Task directions = Look through the data below for the line with "10 Ετών (597, 1485)", and transcribe it exactly together with each line after it up to and including the line with "Εταιρία [tab] (269, 1630)". Give nothing else.
[Data section — start]
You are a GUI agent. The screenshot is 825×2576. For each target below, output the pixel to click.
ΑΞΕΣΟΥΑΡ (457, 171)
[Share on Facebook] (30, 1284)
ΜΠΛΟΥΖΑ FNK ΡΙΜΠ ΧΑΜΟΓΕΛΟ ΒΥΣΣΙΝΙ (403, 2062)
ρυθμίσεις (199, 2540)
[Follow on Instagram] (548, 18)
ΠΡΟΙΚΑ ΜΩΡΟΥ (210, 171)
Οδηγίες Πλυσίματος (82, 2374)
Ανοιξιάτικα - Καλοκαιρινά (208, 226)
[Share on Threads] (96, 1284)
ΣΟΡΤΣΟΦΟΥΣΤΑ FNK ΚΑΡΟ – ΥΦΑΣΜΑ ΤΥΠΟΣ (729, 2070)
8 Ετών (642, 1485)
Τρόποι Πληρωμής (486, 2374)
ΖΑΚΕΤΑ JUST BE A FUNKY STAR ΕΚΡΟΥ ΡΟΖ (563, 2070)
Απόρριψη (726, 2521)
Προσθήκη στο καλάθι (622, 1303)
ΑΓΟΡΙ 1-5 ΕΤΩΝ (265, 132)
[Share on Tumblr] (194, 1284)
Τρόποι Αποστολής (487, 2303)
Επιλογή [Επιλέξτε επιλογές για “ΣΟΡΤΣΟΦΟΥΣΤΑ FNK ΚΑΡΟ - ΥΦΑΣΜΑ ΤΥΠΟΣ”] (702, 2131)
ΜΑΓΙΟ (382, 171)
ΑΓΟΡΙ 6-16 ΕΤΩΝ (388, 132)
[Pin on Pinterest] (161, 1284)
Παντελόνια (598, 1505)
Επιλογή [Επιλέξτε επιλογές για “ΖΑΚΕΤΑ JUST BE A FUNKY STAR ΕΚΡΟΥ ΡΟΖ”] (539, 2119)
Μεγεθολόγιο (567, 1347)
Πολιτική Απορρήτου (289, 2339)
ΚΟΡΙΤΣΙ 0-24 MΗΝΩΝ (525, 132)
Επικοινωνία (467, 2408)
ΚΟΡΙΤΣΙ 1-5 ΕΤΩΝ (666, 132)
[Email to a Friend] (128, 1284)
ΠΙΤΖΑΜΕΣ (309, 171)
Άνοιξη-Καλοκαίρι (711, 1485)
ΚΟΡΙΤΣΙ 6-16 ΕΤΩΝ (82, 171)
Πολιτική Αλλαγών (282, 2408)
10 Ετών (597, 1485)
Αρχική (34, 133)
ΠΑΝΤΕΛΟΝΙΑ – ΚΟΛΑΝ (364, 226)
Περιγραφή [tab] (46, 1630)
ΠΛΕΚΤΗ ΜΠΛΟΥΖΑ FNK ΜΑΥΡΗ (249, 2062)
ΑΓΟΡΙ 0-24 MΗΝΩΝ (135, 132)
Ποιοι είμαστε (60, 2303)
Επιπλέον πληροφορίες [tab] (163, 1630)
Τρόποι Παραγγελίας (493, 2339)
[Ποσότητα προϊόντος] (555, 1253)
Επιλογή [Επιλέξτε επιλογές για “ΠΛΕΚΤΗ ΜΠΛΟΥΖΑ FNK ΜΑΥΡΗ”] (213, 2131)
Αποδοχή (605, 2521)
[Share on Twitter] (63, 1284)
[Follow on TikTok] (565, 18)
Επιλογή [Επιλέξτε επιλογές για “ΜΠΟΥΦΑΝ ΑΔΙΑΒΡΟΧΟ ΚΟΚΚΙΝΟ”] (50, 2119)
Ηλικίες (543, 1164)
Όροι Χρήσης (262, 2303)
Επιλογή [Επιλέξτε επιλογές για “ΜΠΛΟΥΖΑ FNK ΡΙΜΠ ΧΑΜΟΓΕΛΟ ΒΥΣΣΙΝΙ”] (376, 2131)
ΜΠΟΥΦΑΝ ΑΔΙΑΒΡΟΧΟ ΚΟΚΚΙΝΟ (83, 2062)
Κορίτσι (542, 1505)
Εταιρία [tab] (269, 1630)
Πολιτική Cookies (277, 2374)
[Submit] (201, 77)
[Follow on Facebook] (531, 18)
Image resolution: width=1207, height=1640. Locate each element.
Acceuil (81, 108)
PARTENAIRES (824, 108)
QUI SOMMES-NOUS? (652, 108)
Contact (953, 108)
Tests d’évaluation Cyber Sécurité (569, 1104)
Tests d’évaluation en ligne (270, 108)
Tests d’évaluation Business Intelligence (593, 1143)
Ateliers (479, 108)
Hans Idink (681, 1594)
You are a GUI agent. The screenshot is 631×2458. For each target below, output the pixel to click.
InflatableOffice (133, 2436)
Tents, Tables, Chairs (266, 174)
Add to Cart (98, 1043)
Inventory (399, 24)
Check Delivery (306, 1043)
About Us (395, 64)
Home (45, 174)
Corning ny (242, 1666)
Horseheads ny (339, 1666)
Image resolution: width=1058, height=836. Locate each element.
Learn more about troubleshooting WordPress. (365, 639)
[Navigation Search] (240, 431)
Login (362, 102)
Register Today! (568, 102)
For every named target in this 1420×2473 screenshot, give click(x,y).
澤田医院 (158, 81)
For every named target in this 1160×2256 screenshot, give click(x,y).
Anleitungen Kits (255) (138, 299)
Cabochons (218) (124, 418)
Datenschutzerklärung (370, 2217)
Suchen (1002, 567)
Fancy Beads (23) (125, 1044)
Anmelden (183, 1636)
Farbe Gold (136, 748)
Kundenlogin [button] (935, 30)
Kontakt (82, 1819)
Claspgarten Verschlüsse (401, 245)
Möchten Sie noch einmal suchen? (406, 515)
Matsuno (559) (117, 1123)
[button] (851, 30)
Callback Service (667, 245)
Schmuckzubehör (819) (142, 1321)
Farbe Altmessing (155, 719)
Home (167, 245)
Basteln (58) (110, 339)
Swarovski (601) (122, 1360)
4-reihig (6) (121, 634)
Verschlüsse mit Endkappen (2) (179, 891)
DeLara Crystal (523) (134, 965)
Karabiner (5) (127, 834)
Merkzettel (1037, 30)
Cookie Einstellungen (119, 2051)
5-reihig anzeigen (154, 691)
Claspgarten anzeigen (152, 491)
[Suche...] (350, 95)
[Data section — finish]
Task output =
10 Ετών (597, 1485)
Αρχική (34, 133)
ΠΑΝΤΕΛΟΝΙΑ – ΚΟΛΑΝ (364, 226)
Περιγραφή [tab] (46, 1630)
ΠΛΕΚΤΗ ΜΠΛΟΥΖΑ FNK ΜΑΥΡΗ (249, 2062)
ΑΓΟΡΙ 0-24 MΗΝΩΝ (135, 132)
Ποιοι είμαστε (60, 2303)
Επιπλέον πληροφορίες [tab] (163, 1630)
Τρόποι Παραγγελίας (493, 2339)
[Ποσότητα προϊόντος] (555, 1253)
Επιλογή [Επιλέξτε επιλογές για “ΠΛΕΚΤΗ ΜΠΛΟΥΖΑ FNK ΜΑΥΡΗ”] (213, 2131)
Αποδοχή (605, 2521)
[Share on Twitter] (63, 1284)
[Follow on TikTok] (565, 18)
Επιλογή [Επιλέξτε επιλογές για “ΜΠΟΥΦΑΝ ΑΔΙΑΒΡΟΧΟ ΚΟΚΚΙΝΟ”] (50, 2119)
Ηλικίες (543, 1164)
Όροι Χρήσης (262, 2303)
Επιλογή [Επιλέξτε επιλογές για “ΜΠΛΟΥΖΑ FNK ΡΙΜΠ ΧΑΜΟΓΕΛΟ ΒΥΣΣΙΝΙ”] (376, 2131)
ΜΠΟΥΦΑΝ ΑΔΙΑΒΡΟΧΟ ΚΟΚΚΙΝΟ (83, 2062)
Κορίτσι (542, 1505)
Εταιρία [tab] (269, 1630)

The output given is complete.